Carsten Schneider betonte zwar, die Bundesregierung mache mit dem Programm einen wichtigen Fortschritt. »Aber ich bin nicht naiv. Weitere Fortschritte werden nötig, aber auch möglich sein.« Auch die Energieexpertin Claudia Kemfert vom Deutschen Institut für Wirtschaftsforschung (DIW) lobt zwar sinnvolle Ansätze. »Insgesamt wirken die angekündigten Emissionseinsparungen jedoch zu optimistisch gerechnet und sind mit erheblichen Unsicherheiten behaftet, da sie stark auf Förderprogramme und freiwillige Effekte setzen.« 

Der Direktor des Potsdam-Instituts für Klimafolgenforschung, Ottmar Edenhofer, beklagte, es fehle an glaubwürdigen Instrumenten, die klare Anreize setzten, auf E-Autos oder Wärmepumpen umzusteigen.

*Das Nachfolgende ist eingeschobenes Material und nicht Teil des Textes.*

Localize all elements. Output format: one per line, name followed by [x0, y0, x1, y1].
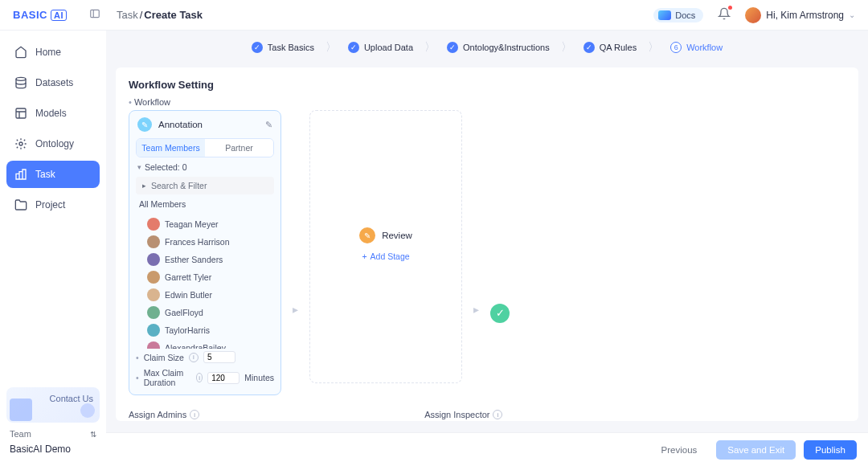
- docs-button[interactable]: Docs: [653, 8, 703, 22]
- step-label: Upload Data: [364, 43, 413, 52]
- contact-us-label: Contact Us: [50, 394, 93, 403]
- sidebar-item-models[interactable]: Models: [6, 100, 100, 127]
- contact-illustration: [10, 399, 32, 421]
- member-list[interactable]: Teagan MeyerFrances HarrisonEsther Sande…: [129, 214, 280, 349]
- plus-icon: +: [362, 251, 366, 261]
- member-row[interactable]: Garrett Tyler: [129, 268, 280, 286]
- logo[interactable]: BASIC AI: [13, 9, 67, 21]
- flow-arrow-icon: ▸: [473, 190, 479, 316]
- tab-partner[interactable]: Partner: [205, 139, 273, 157]
- claim-size-label: Claim Size: [144, 353, 184, 362]
- step-task-basics[interactable]: ✓Task Basics: [247, 42, 319, 53]
- previous-button[interactable]: Previous: [650, 440, 709, 460]
- all-members-label: All Members: [129, 194, 280, 214]
- member-row[interactable]: TaylorHarris: [129, 321, 280, 339]
- member-name: GaelFloyd: [165, 308, 203, 317]
- annotation-title: Annotation: [158, 120, 259, 129]
- assign-inspector[interactable]: Assign Inspectori: [424, 410, 502, 419]
- sidebar-item-label: Ontology: [35, 138, 74, 149]
- review-row: ✎ Review: [359, 227, 412, 243]
- user-menu[interactable]: Hi, Kim Armstrong ⌄: [745, 7, 855, 23]
- step-arrow-icon: 〉: [648, 40, 659, 55]
- member-name: AlexandraBailey: [165, 343, 226, 349]
- search-filter[interactable]: Search & Filter: [136, 177, 274, 194]
- workflow-flow: ✎ Annotation ✎ Team Members Partner Sele…: [129, 110, 845, 395]
- step-ontology-instructions[interactable]: ✓Ontology&Instructions: [442, 42, 555, 53]
- svg-point-4: [19, 142, 23, 145]
- step-upload-data[interactable]: ✓Upload Data: [343, 42, 418, 53]
- minutes-label: Minutes: [244, 373, 274, 382]
- user-greeting: Hi, Kim Armstrong: [766, 10, 844, 21]
- member-row[interactable]: AlexandraBailey: [129, 339, 280, 349]
- sidebar-collapse-icon[interactable]: [89, 8, 100, 22]
- assign-admins[interactable]: Assign Adminsi: [129, 410, 199, 419]
- review-title: Review: [382, 231, 412, 240]
- sidebar-item-label: Home: [35, 47, 61, 58]
- breadcrumb-parent[interactable]: Task: [117, 9, 138, 21]
- max-claim-input[interactable]: [207, 372, 240, 384]
- sidebar-item-home[interactable]: Home: [6, 39, 100, 66]
- step-label: QA Rules: [600, 43, 637, 52]
- breadcrumb: Task / Create Task: [117, 9, 203, 21]
- avatar: [745, 7, 761, 23]
- sidebar-item-task[interactable]: Task: [6, 161, 100, 188]
- save-and-exit-button[interactable]: Save and Exit: [716, 440, 796, 460]
- contact-us-card[interactable]: Contact Us: [6, 387, 100, 423]
- member-row[interactable]: GaelFloyd: [129, 304, 280, 321]
- publish-button[interactable]: Publish: [804, 440, 857, 460]
- claim-size-input[interactable]: [203, 351, 235, 363]
- breadcrumb-current: Create Task: [144, 9, 203, 21]
- info-icon[interactable]: i: [196, 373, 203, 382]
- step-label: Task Basics: [268, 43, 314, 52]
- member-name: Garrett Tyler: [165, 272, 211, 282]
- team-switch-icon: ⇅: [90, 430, 96, 439]
- step-dot-icon: 6: [670, 42, 682, 53]
- member-row[interactable]: Frances Harrison: [129, 233, 280, 251]
- models-icon: [14, 107, 27, 120]
- review-icon: ✎: [359, 227, 375, 243]
- avatar: [147, 341, 160, 349]
- svg-rect-0: [91, 10, 100, 17]
- flow-arrow-icon: ▸: [293, 190, 298, 316]
- step-workflow[interactable]: 6Workflow: [665, 42, 727, 53]
- chat-bubble-icon: [80, 403, 95, 418]
- avatar: [147, 235, 160, 248]
- selected-count[interactable]: Selected: 0: [129, 157, 280, 177]
- member-row[interactable]: Edwin Butler: [129, 286, 280, 304]
- team-name: BasicAI Demo: [6, 440, 100, 458]
- review-stage-card[interactable]: ✎ Review + Add Stage: [309, 110, 462, 383]
- avatar: [147, 218, 160, 231]
- annotation-tabs: Team Members Partner: [136, 138, 274, 157]
- member-name: Teagan Meyer: [165, 219, 219, 229]
- main: ✓Task Basics〉✓Upload Data〉✓Ontology&Inst…: [106, 31, 868, 466]
- step-dot-icon: ✓: [348, 42, 359, 53]
- step-qa-rules[interactable]: ✓QA Rules: [579, 42, 641, 53]
- assign-row: Assign Adminsi Assign Inspectori: [129, 410, 845, 419]
- team-label: Team: [10, 429, 31, 439]
- sidebar-item-label: Project: [35, 199, 65, 211]
- sidebar: HomeDatasetsModelsOntologyTaskProject Co…: [0, 31, 106, 466]
- max-claim-label: Max Claim Duration: [144, 368, 191, 387]
- edit-stage-icon[interactable]: ✎: [265, 120, 272, 130]
- sidebar-item-project[interactable]: Project: [6, 191, 100, 219]
- team-selector[interactable]: Team ⇅: [6, 423, 100, 440]
- add-stage-button[interactable]: + Add Stage: [362, 251, 409, 261]
- svg-rect-3: [16, 108, 26, 118]
- member-name: TaylorHarris: [165, 325, 210, 335]
- sidebar-item-ontology[interactable]: Ontology: [6, 130, 100, 157]
- datasets-icon: [14, 76, 27, 89]
- member-row[interactable]: Esther Sanders: [129, 251, 280, 268]
- logo-text-basic: BASIC: [13, 9, 47, 21]
- info-icon[interactable]: i: [189, 353, 199, 362]
- annotation-stage-card: ✎ Annotation ✎ Team Members Partner Sele…: [129, 110, 281, 395]
- ontology-icon: [14, 137, 27, 150]
- avatar: [147, 324, 160, 337]
- sidebar-item-datasets[interactable]: Datasets: [6, 69, 100, 96]
- tab-team-members[interactable]: Team Members: [137, 139, 205, 157]
- member-name: Frances Harrison: [165, 237, 230, 247]
- notifications-icon[interactable]: [718, 7, 731, 23]
- step-dot-icon: ✓: [447, 42, 458, 53]
- sidebar-item-label: Task: [35, 169, 55, 180]
- member-row[interactable]: Teagan Meyer: [129, 215, 280, 233]
- step-arrow-icon: 〉: [424, 40, 436, 55]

Die Deutsche Umwelthilfe will auf Nachbesserungen am Programm klagen. Die Deutsche Industrie- und Handelskammer wiederum warnte vor kleinteiligen Klimaschutzvorgaben und Bürokratie.

Grünen-Fraktionschefin Katharina Dröge nannte das Programm »eine dreiste Täuschung«. Während Schneider ein paar zusätzliche Klimaschutzmaßnahmen verkünden dürfe, arbeite Wirtschaftsministerin Reiche jeden Tag daran, den Klimaschutz kaputtzumachen. (dpa/AnL)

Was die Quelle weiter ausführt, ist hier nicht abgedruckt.